> Your task
Would you copy the entries that follow exactly, leaving out every picture?

Extracted page text data:
----

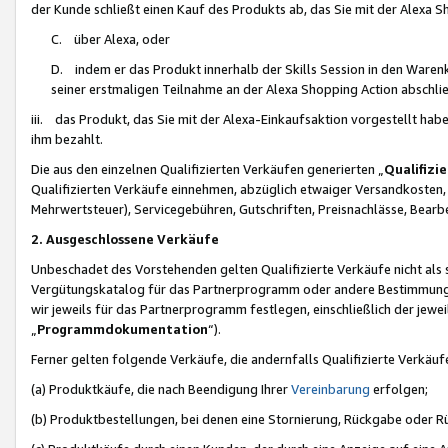
der Kunde schließt einen Kauf des Produkts ab, das Sie mit der Alexa 
C. über Alexa, oder
D. indem er das Produkt innerhalb der Skills Session in den Waren
seiner erstmaligen Teilnahme an der Alexa Shopping Action abschlie
iii. das Produkt, das Sie mit der Alexa-Einkaufsaktion vorgestellt ha
ihm bezahlt.
Die aus den einzelnen Qualifizierten Verkäufen generierten „
Qualifizi
Qualifizierten Verkäufe einnehmen, abzüglich etwaiger Versandkosten
Mehrwertsteuer), Servicegebühren, Gutschriften, Preisnachlässe, Bear
2. Ausgeschlossene Verkäufe
Unbeschadet des Vorstehenden gelten Qualifizierte Verkäufe nicht als
Vergütungskatalog für das Partnerprogramm oder andere Bestimmungen,
wir jeweils für das Partnerprogramm festlegen, einschließlich der jewe
„
Programmdokumentation
“).
Ferner gelten folgende Verkäufe, die andernfalls Qualifizierte Verkä
(a) Produktkäufe, die nach Beendigung Ihrer
Vereinbarung
erfolgen;
(b) Produktbestellungen, bei denen eine Stornierung, Rückgabe oder R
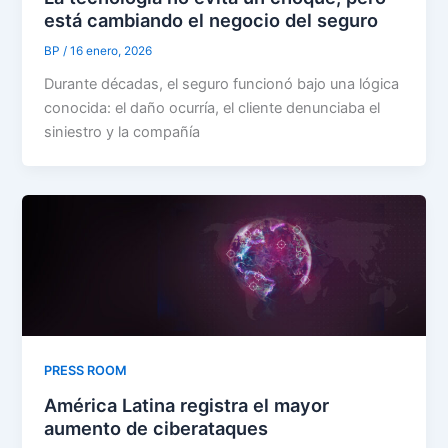
está cambiando el negocio del seguro
BP
/
16 enero, 2026
Durante décadas, el seguro funcionó bajo una lógica
conocida: el daño ocurría, el cliente denunciaba el
siniestro y la compañía
PRESS ROOM
América Latina registra el mayor
aumento de ciberataques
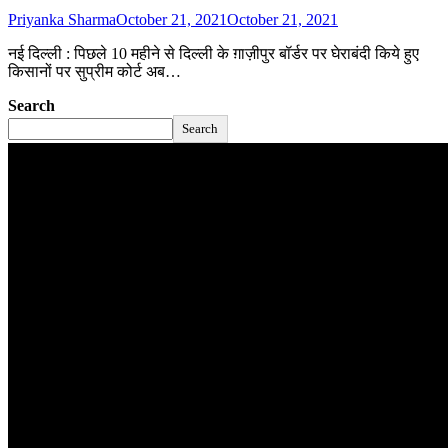
Priyanka Sharma
October 21, 2021
October 21, 2021
नई दिल्‍ली : पिछले 10 महीने से दिल्ली के ग़ाज़ीपुर बॉर्डर पर घेराबंदी किये हुए
किसानों पर सुप्रीम कोर्ट अब…
Search
Search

----

> Answer
der Kunde schließt einen Kauf des Produkts ab, das Sie mit der Alexa 
C. über Alexa, oder
D. indem er das Produkt innerhalb der Skills Session in den Waren
seiner erstmaligen Teilnahme an der Alexa Shopping Action abschlie
iii. das Produkt, das Sie mit der Alexa-Einkaufsaktion vorgestellt ha
ihm bezahlt.
Die aus den einzelnen Qualifizierten Verkäufen generierten „
Qualifizi
Qualifizierten Verkäufe einnehmen, abzüglich etwaiger Versandkosten
Mehrwertsteuer), Servicegebühren, Gutschriften, Preisnachlässe, Bear
2. Ausgeschlossene Verkäufe
Unbeschadet des Vorstehenden gelten Qualifizierte Verkäufe nicht als
Vergütungskatalog für das Partnerprogramm oder andere Bestimmungen,
wir jeweils für das Partnerprogramm festlegen, einschließlich der jewe
„
Programmdokumentation
“).
Ferner gelten folgende Verkäufe, die andernfalls Qualifizierte Verkä
(a) Produktkäufe, die nach Beendigung Ihrer
Vereinbarung
erfolgen;
(b) Produktbestellungen, bei denen eine Stornierung, Rückgabe oder R
está cambiando el negocio del seguro
BP
/
16 enero, 2026
Durante décadas, el seguro funcionó bajo una lógica
conocida: el daño ocurría, el cliente denunciaba el
siniestro y la compañía
PRESS ROOM
América Latina registra el mayor
aumento de ciberataques
Priyanka Sharma
October 21, 2021
October 21, 2021
नई दिल्‍ली : पिछले 10 महीने से दिल्ली के ग़ाज़ीपुर बॉर्डर पर घेराबंदी किये हुए
किसानों पर सुप्रीम कोर्ट अब…
Search
Search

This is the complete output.